Osteoarthritis is typically diagnosed through comprehensive medical and family history and physical examination. X-rays may show bony or joint changes and some lab tests can help with the diagnosis. If you are concerned about joint pain or swelling, start by visiting your primary care provider for an evaluation.

Why me?

Arthritis is one of the most widespread health conditions in the United States, affecting more than 32 million adults. Even so, I was surprised to be diagnosed with it so young…so I thought. “Contrary to popular belief, [osteoarthritis] is not a form of arthritis limited to the elderly population,” explains Dr. Cadet. “Genetics, activity, weight, sex, can all play a role in development.” As it turns out, I had most of the risk factors associated with the condition without even knowing it.

Even though people don’t actually inherit arthritis itself, certain genetic components do put one at increased risk. And I had other risk factors, too. I was female, overweight, and had performed rigorous, repetitive movements of the knuckle joints during 12 years as a competitive violinist. It all added up. It would be surprising for me not to have arthritis.

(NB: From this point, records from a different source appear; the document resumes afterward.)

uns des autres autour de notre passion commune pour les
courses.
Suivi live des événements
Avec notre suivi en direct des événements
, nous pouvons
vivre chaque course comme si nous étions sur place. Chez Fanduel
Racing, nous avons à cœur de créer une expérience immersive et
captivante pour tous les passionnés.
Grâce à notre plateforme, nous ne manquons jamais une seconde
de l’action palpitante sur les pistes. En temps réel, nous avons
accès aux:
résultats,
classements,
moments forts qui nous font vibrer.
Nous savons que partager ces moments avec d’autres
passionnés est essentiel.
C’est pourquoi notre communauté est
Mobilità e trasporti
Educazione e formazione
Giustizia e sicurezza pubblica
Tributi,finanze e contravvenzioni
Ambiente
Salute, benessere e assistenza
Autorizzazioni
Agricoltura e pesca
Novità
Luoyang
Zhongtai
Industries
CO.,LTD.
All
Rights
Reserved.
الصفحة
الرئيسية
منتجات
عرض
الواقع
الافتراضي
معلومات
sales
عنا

Finding the right treatment

Though there is no cure for osteoarthritis aside from a total replacement of the affected joint, there are many ways to seek relief from the pain and stiffness. Treatments can include medications like pain relievers and anti-inflammatories, either oral or topical. Analgesics like Tylenol and non-steroidal anti-inflammatory drugs (NSAIDs) like ibuprofen are the most common arthritis medications, according to a recent SingleCare survey. NSAIDS are actually first-line treatment since they treat both the pain and inflammation. 

Heat and ice can help, as can low-impact physical activity like swimming, yoga, and tai chi. Staying active and maintaining a healthy weight are very helpful for minimizing pain and disability associated with osteoarthritis. Additionally, working with a physical or occupational therapist to improve overall strength, flexibility, and balance can be very beneficial. There are assistive devices like canes and walkers and lifestyle accommodations that can make mobility easier. There is even some evidence that acupuncture, certain foods, and other alternative treatments can relieve symptoms.

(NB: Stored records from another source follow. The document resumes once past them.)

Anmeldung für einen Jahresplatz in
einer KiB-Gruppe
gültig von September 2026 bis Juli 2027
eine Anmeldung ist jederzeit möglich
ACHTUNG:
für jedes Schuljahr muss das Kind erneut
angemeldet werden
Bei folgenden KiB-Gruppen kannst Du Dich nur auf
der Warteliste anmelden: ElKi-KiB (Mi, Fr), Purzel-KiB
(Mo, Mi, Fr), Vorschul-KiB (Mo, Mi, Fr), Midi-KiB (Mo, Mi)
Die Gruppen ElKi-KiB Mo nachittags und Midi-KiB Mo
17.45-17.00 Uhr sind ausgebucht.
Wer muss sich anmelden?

Each body (and even each joint) reacts to treatments differently, so not every treatment option will work for every person. It is important to try different protocols to arrive at a plan that works for you. For example, I am not able to take anti-inflammatories due to another medical condition, so that option is not available to me; however, I found that moving my finger joints by doing needlework and keeping my hands warm in the winter are the keys to overcoming my pain and stiffness. I have also used acupuncture and Tylenol (acetaminophen) during particularly difficult flares. 

RELATED: Is it safe to take ibuprofen and Tylenol together?

Moving forward: Living with osteoarthritis 

“Osteoarthritis is a chronic condition, but not a life-threatening condition,” Dr. Girnita emphasizes. Some risk factors, like obesity or inactivity, can be alleviated to help reduce symptoms and the rate of degeneration. Thankfully, my arthritis has progressed quite slowly so far, and I can still do all daily activities with minimal pain. 

“Patients who are actively involved in the management of their disease will be able, with guidance, to have good outcomes,” Dr. Girnita says. By educating themselves and combining the treatment options above, she adds, “these patients can have a good life.”